Variation in features considered to be important for a park or open space visit reported by respondents across race and ethnicity.

New concerns, shifting needs

As many recent reports suggest, the increased use of urban green spaces is taking a toll on the maintenance and capacity of parks to meet the evolving needs of users. In our study, even though visitation to urban green spaces increased for some during the pandemic, we found that shifting needs of New Yorkers can also result in a decrease in park visits. While more than half of park users surveyed were concerned about issues of safety, the concerns and emerging needs also varied across locations and social groups. For example, in selected write-in comments, some Black-identifying respondents expressed concern about police presence in parks or racial profiling, while Latinx respondents more frequently selected “lack of park staff.”  One survey respondent explained: “Feels like parks for white people these days and law enforcement continue to target people of color.”

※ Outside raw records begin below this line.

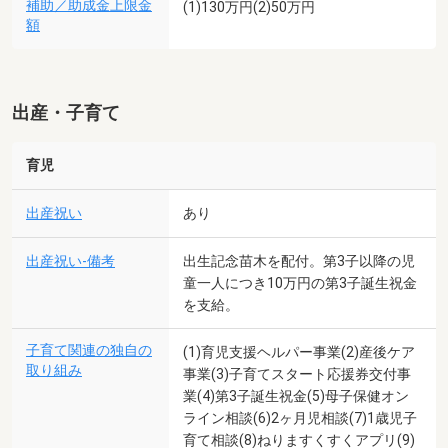
補助／助成金上限金
(1)130万円(2)50万円
額
出産・子育て
育児
出産祝い
あり
出産祝い-備考
出生記念苗木を配付。第3子以降の児
童一人につき10万円の第3子誕生祝金
を支給。
子育て関連の独自の
(1)育児支援ヘルパー事業(2)産後ケア
取り組み
事業(3)子育てスタート応援券交付事
業(4)第3子誕生祝金(5)母子保健オン
ライン相談(6)2ヶ月児相談(7)1歳児子
育て相談(8)ねりますくすくアプリ(9)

Parks with desired features are key as well. Our findings indicate that people may not use the park or open space closest to them if it does not have the desired amenities or if it is too small and likely more crowded. While the majority of respondents indicated landscaping and trees, places to sit and walk, and water features as a high priority, other communities placed a different value on park features such as places to socialize and cook food within parks, wildlife habitat, or educational opportunities. Additional write-in comments also suggest that other features were necessary, such as public restrooms and open playgrounds. These results highlight the ways in which residents’ beliefs and attitudes are not necessarily uniform and an urgent need to increase the capacity of NYC Parks and other agencies to better understand shifting behaviors and to include communities authentically in decision-making processes.

Illustration from the Connect the Dots project, exploring ecologically-based design solutions for networking urban open space. Developed by Timon McPhearson, Taylor Drake, Chris Hepner, Josh Snow.

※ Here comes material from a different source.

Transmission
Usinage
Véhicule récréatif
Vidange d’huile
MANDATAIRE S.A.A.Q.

Moving Forward: Parks as Critical Urban Infrastructure

So, what are city officials and planners to do, especially in light of recent budget cuts and the likelihood of the pandemic extending into the coming year? How do we plan for equity and resilience?

Although the severity of the COVID-19 crisis this Spring was unprecedented, many of our partners point out that there are still no clear guidelines for how to translate the New York State Department of Health or recommendations from experts into practical measures for NYC’s park and open space managers. The lack of consistent messaging and guidance earlier this Spring meant that some playgrounds were required to close with reports of others remaining open, certain natural areas were closed while others remained accessible, and open spaces not maintained by NYC Parks had to determine policies in an ad hoc fashion. This absence of responsive and inclusive policies, especially in times of crisis, tend to disadvantage low-income communities, while reduced funding compromises the capacity of NYC Parks, park conservancies, and other City agencies to adequately respond and adapt.

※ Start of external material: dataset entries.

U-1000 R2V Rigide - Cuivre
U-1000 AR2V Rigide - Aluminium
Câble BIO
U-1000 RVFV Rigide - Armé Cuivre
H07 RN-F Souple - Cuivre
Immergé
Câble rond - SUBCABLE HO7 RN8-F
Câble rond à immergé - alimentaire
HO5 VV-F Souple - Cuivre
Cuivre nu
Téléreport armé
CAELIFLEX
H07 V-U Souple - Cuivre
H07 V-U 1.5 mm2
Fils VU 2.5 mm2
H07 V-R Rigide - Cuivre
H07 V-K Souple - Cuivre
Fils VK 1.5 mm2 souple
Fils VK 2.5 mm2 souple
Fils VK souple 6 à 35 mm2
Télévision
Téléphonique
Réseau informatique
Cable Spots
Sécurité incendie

Long-term, planners may need to think differently about how urban green spaces are supported both financially and also through engagements with the communities who use and benefit from these spaces. This requires thinking critically about parks and open spaces not just as isolated islands of ‘Nature,’ but rather as complex urban ecological networks that operate as multifunctional systems, providing ecosystem services, transportation opportunities, flood and extreme heat protection, and support local and regional economic activity. Urban green spaces in this sense are more than essential, but rather critical urban infrastructure to manage the multiple impacts of COVID-19 as well as other threats.

In New York City, linking smaller parks with larger parks, NYCHA open spaces, waterfront hubs, community gardens, open and cool streets, and natural areas through a network of urban ecological infrastructure could begin to address issues of uneven perceived access and additional safety concerns reflected in the results of our survey. As many respondents noted, urban green spaces are often fragmented and the spaces with desired amenities can be difficult to access with many traveling greater distances, adjusting their typical routines, or actually reducing or stopping their park use altogether. This suggests that access to urban green space is not necessarily about proximity to a park or open space, but rather a perception of having safe and easy access to an urban green space that meets user’s needs.

This is especially crucial in considering the interdependent and cascading risks of extreme events such as heatwaves and coastal storms, and how they may interact with COVID-19. A reduction in staffing at NYC Parks for instance already had major impacts on City services in the aftermath of Tropical Storm Isaias which caused more than 800,000 people to lose power in New York State in August 2020. Due in part to staffing shortfalls within NYC Parks, the cleanup and recovery were significantly delayed, placing those with pre-existing vulnerabilities at greater risk. Given the likelihood of these events reoccurring with an increased intensity quite high, planning for and building resilience is key.

As parks and open spaces increasingly emerge as a “pandemic commons,” this new appreciation is not just a challenge to manage or merely a strain on resources, but also an opportunity to rethink the role parks and open spaces play in our daily experience. And, more importantly, a call to action to ensure all New Yorkers have a say in the future operations of urban parks and open spaces.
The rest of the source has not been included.